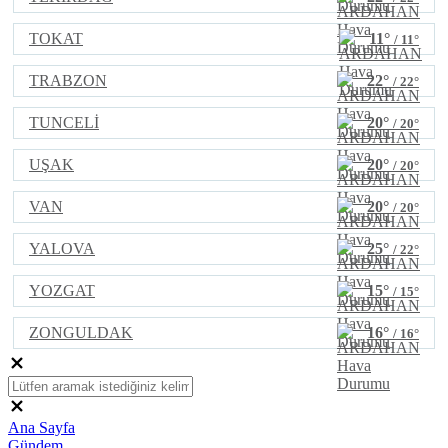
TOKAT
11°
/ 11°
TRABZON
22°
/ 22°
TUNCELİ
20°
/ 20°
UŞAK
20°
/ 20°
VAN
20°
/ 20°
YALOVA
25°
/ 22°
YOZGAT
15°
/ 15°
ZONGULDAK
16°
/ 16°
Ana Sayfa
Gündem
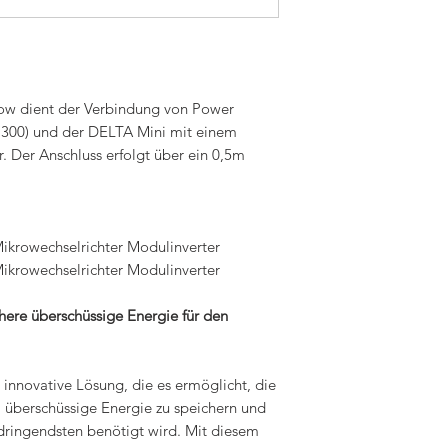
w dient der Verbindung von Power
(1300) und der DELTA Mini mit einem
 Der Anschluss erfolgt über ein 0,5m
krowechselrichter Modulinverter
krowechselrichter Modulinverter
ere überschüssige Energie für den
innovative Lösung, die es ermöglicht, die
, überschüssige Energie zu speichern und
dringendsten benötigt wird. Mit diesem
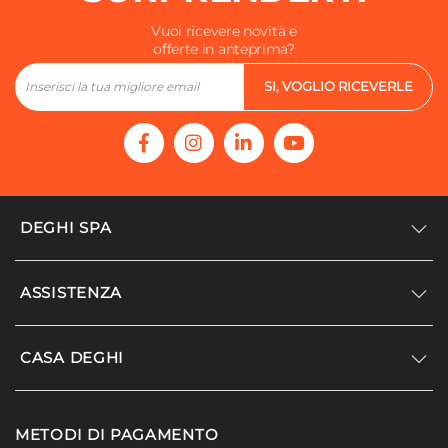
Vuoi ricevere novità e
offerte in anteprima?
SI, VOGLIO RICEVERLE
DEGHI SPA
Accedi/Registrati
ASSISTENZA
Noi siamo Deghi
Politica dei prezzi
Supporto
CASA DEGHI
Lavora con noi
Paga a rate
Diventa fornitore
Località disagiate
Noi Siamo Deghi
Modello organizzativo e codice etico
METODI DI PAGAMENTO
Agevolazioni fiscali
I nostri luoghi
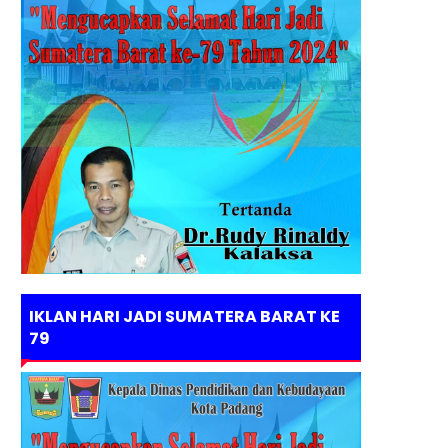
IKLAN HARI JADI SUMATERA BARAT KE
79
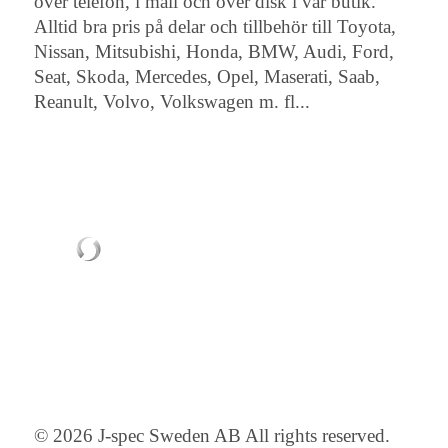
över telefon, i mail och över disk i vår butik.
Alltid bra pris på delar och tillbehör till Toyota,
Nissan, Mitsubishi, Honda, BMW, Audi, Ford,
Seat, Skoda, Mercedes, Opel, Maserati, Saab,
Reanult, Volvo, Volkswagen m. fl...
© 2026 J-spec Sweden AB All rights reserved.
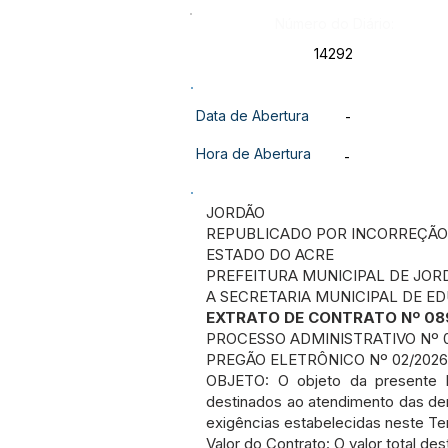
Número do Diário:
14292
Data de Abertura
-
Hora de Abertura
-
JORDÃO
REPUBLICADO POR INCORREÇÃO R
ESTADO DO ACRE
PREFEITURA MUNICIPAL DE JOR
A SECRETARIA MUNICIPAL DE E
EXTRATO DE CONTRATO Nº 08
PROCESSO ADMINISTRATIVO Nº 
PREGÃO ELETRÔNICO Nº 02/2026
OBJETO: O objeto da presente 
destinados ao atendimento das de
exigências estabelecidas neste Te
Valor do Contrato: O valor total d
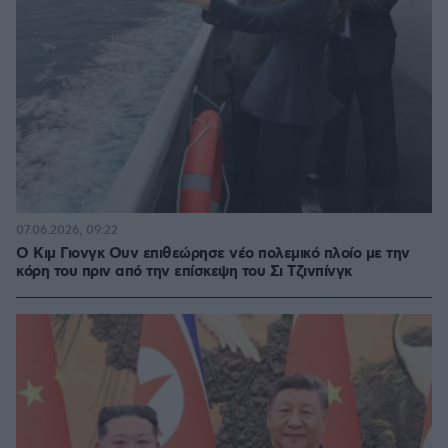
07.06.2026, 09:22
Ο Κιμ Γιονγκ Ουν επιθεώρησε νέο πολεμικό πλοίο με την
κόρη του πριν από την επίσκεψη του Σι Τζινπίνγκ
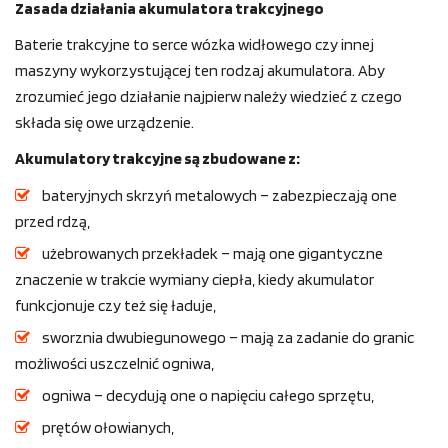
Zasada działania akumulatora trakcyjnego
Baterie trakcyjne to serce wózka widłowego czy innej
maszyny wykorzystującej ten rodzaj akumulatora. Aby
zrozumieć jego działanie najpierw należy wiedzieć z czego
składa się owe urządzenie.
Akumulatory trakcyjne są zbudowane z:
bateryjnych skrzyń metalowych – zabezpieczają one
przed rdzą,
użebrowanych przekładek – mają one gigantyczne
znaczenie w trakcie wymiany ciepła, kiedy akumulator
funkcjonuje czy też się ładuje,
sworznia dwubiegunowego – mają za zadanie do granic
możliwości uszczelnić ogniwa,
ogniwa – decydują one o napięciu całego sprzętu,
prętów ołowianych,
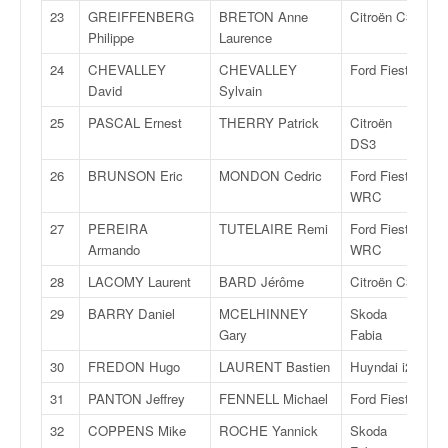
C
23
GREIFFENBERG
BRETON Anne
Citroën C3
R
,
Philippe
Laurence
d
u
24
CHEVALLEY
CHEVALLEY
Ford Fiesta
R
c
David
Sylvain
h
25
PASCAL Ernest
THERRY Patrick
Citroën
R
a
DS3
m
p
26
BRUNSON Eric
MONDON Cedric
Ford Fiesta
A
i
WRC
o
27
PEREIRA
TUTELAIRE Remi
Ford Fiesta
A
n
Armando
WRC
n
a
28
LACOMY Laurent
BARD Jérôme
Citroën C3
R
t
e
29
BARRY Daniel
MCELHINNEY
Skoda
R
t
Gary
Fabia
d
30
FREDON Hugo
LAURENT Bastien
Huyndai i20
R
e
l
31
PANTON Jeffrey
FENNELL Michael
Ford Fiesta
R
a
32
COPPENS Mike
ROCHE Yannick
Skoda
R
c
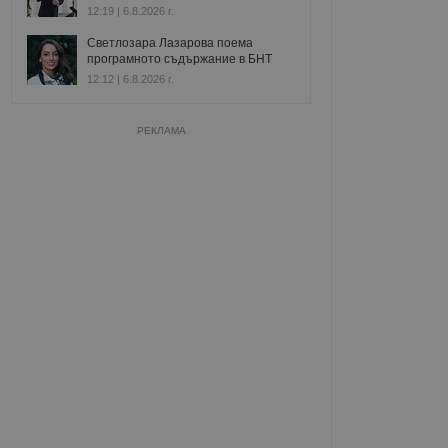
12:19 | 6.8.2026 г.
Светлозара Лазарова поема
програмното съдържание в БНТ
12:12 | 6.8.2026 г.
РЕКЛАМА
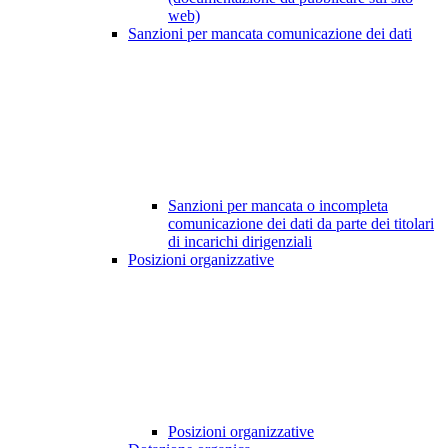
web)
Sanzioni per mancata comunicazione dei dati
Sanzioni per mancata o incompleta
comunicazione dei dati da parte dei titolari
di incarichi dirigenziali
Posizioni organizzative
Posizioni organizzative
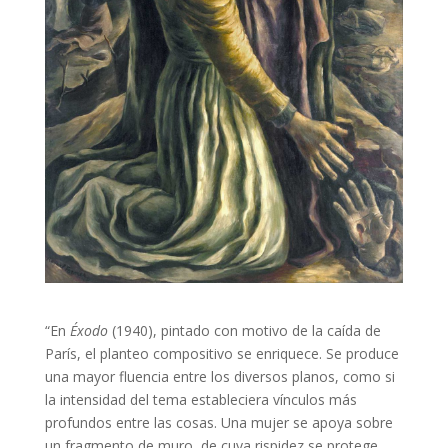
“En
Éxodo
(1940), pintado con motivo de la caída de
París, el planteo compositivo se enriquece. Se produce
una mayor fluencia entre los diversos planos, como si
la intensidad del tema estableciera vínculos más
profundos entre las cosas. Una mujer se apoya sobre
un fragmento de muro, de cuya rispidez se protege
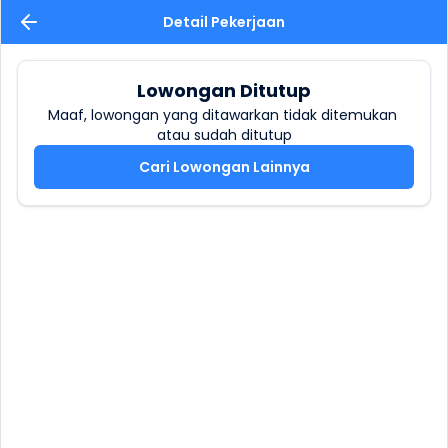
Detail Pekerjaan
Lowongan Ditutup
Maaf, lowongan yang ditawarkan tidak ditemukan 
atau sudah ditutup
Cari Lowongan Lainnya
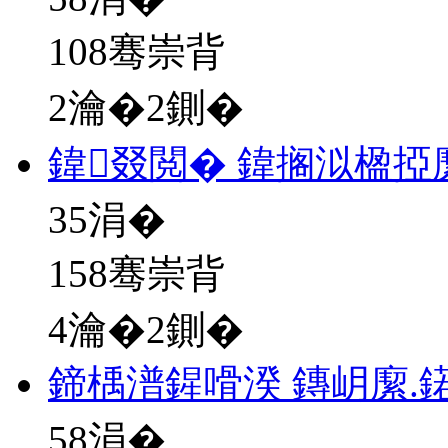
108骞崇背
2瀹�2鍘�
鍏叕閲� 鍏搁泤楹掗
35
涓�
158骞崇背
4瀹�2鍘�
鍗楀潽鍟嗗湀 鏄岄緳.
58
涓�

> **TASK DETAILS**: Restate the entries word for word, though any image they contain should not appear.

> **ANSWER AREA**:
TOKAT
11°
/ 11°
TRABZON
22°
/ 22°
TUNCELİ
20°
/ 20°
UŞAK
20°
/ 20°
VAN
20°
/ 20°
YALOVA
25°
/ 22°
YOZGAT
15°
/ 15°
ZONGULDAK
16°
/ 16°
Ana Sayfa
Gündem
w dient der Verbindung von Power
(1300) und der DELTA Mini mit einem
 Der Anschluss erfolgt über ein 0,5m
krowechselrichter Modulinverter
krowechselrichter Modulinverter
ere überschüssige Energie für den
innovative Lösung, die es ermöglicht, die
, überschüssige Energie zu speichern und
dringendsten benötigt wird. Mit diesem
Vuoi ricevere novità e
offerte in anteprima?
SI, VOGLIO RICEVERLE
DEGHI SPA
Accedi/Registrati
ASSISTENZA
Noi siamo Deghi
Politica dei prezzi
Supporto
CASA DEGHI
Lavora con noi
Paga a rate
Diventa fornitore
Località disagiate
Noi Siamo Deghi
Modello organizzativo e codice etico
METODI DI PAGAMENTO
Agevolazioni fiscali
I nostri luoghi
IKLAN HARI JADI SUMATERA BARAT KE
79
över telefon, i mail och över disk i vår butik.
Alltid bra pris på delar och tillbehör till Toyota,
Nissan, Mitsubishi, Honda, BMW, Audi, Ford,
Seat, Skoda, Mercedes, Opel, Maserati, Saab,
Reanult, Volvo, Volkswagen m. fl...
© 2026 J-spec Sweden AB All rights reserved.
Número do Diário:
14292
Data de Abertura
-
Hora de Abertura
-
JORDÃO
REPUBLICADO POR INCORREÇÃO R
ESTADO DO ACRE
PREFEITURA MUNICIPAL DE JOR
A SECRETARIA MUNICIPAL DE E
EXTRATO DE CONTRATO Nº 08
PROCESSO ADMINISTRATIVO Nº 
PREGÃO ELETRÔNICO Nº 02/2026
OBJETO: O objeto da presente 
destinados ao atendimento das de
exigências estabelecidas neste Te
Valor do Contrato: O valor total d
07.06.2026, 09:22
Ο Κιμ Γιονγκ Ουν επιθεώρησε νέο πολεμικό πλοίο με την
κόρη του πριν από την επίσκεψη του Σι Τζινπίνγκ
Zasada działania akumulatora trakcyjnego
Baterie trakcyjne to serce wózka widłowego czy innej
maszyny wykorzystującej ten rodzaj akumulatora. Aby
zrozumieć jego działanie najpierw należy wiedzieć z czego
składa się owe urządzenie.
Akumulatory trakcyjne są zbudowane z:
bateryjnych skrzyń metalowych – zabezpieczają one
przed rdzą,
użebrowanych przekładek – mają one gigantyczne
znaczenie w trakcie wymiany ciepła, kiedy akumulator
funkcjonuje czy też się ładuje,
sworznia dwubiegunowego – mają za zadanie do granic
możliwości uszczelnić ogniwa,
ogniwa – decydują one o napięciu całego sprzętu,
prętów ołowianych,
C
23
GREIFFENBERG
BRETON Anne
Citroën C3
R
,
Philippe
Laurence
d
u
24
CHEVALLEY
CHEVALLEY
Ford Fiesta
R
c
David
Sylvain
h
25
PASCAL Ernest
THERRY Patrick
Citroën
R
a
DS3
m
p
26
BRUNSON Eric
MONDON Cedric
Ford Fiesta
A
i
WRC
o
27
PEREIRA
TUTELAIRE Remi
Ford Fiesta
A
n
Armando
WRC
n
a
28
LACOMY Laurent
BARD Jérôme
Citroën C3
R
t
e
29
BARRY Daniel
MCELHINNEY
Skoda
R
t
Gary
Fabia
d
30
FREDON Hugo
LAURENT Bastien
Huyndai i20
R
e
l
31
PANTON Jeffrey
FENNELL Michael
Ford Fiesta
R
a
32
COPPENS Mike
ROCHE Yannick
Skoda
R
c
12:19 | 6.8.2026 г.
Светлозара Лазарова поема
програмното съдържание в БНТ
12:12 | 6.8.2026 г.
РЕКЛАМА
web)
Sanzioni per mancata comunicazione dei dati
Sanzioni per mancata o incompleta
comunicazione dei dati da parte dei titolari
di incarichi dirigenziali
Posizioni organizzative
Posizioni organizzative
“En
Éxodo
(1940), pintado con motivo de la caída de
París, el planteo compositivo se enriquece. Se produce
una mayor fluencia entre los diversos planos, como si
la intensidad del tema estableciera vínculos más
profundos entre las cosas. Una mujer se apoya sobre
un fragmento de muro, de cuya rispidez se protege
Detail Pekerjaan
Lowongan Ditutup
Maaf, lowongan yang ditawarkan tidak ditemukan 
atau sudah ditutup
Cari Lowongan Lainnya
108骞崇背
2瀹�2鍘�
鍏叕閲� 鍏搁泤楹掗
35
涓�
158骞崇背
4瀹�2鍘�
鍗楀潽鍟嗗湀 鏄岄緳.
58
涓�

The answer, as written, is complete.